Research article
Is the processing of affective prosody influenced by spatial attention? an ERP study
- Equal contributors
1 Biological Psychology and Neuropsychology, University of Hamburg, Von-Melle-Park 11, Hamburg, 20146, Germany
2 Department of Psychology and Educational Sciences, University of Geneva, Boulevard du Pont-d'Arve 40, Geneva, 1205, Switzerland
BMC Neuroscience 2013, 14:14 doi:10.1186/1471-2202-14-14
Published: 29 January 2013Abstract
Background
The present study asked whether the processing of affective prosody is modulated by spatial attention. Pseudo-words with a neutral, happy, threatening, and fearful prosody were presented at two spatial positions. Participants attended to one position in order to detect infrequent targets. Emotional prosody was task irrelevant. The electro-encephalogram (EEG) was recorded to assess processing differences as a function of spatial attention and emotional valence.
Results
Event-related potentials (ERPs) differed as a function of emotional prosody both when attended and when unattended.
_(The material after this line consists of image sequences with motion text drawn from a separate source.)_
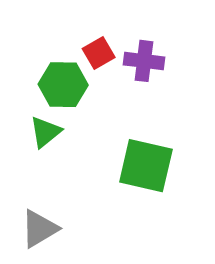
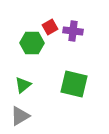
green triangle: (45, 132) -> (23, 85), moved

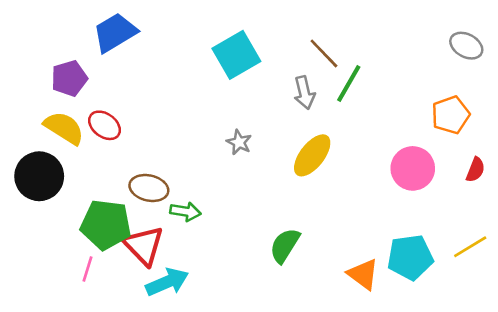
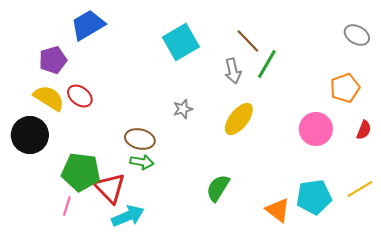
gray star: (239, 142) -> (183, 109), turned 30
brown ellipse: (149, 188) -> (140, 139), moved

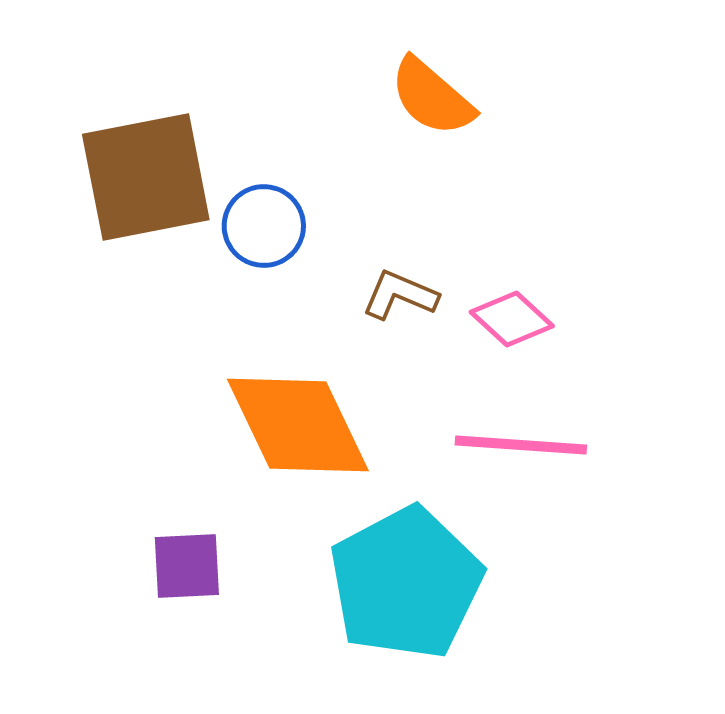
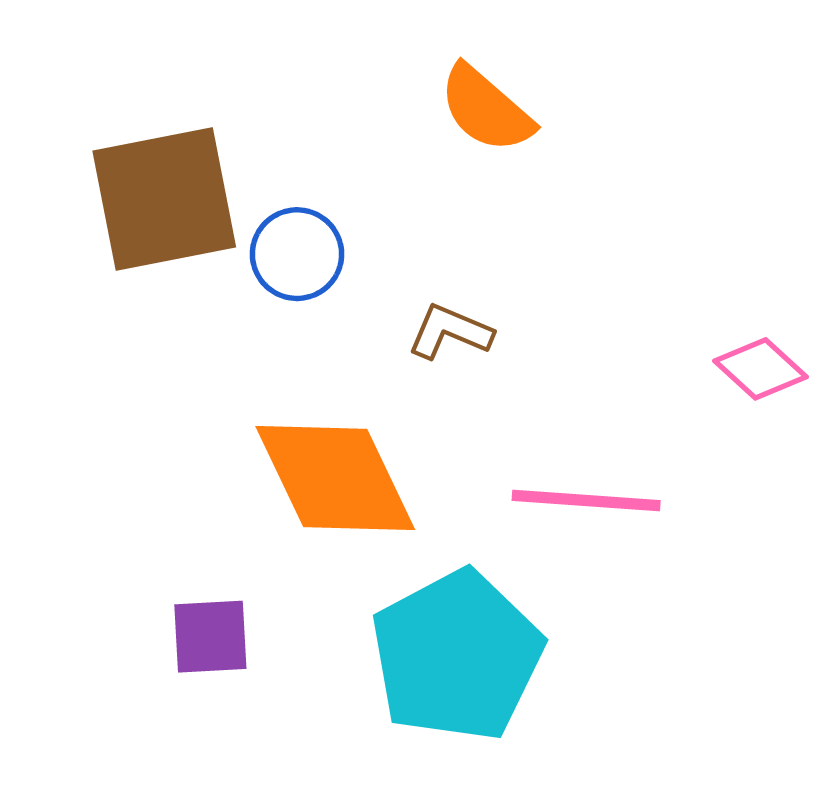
pink diamond: (512, 319) -> (760, 369), moved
While emotional prosody effects interacted with effects of spatial attention at early processing levels (< 200 ms), these effects were additive at later processing stages (> 200 ms).
Conclusions
Emotional prosody, therefore, seems to be partially processed outside the focus of spatial attention. Whereas at early sensory processing stages spatial attention modulates the degree of emotional voice processing as a function of emotional valence, emotional prosody is processed outside of the focus of spatial attention at later processing stages.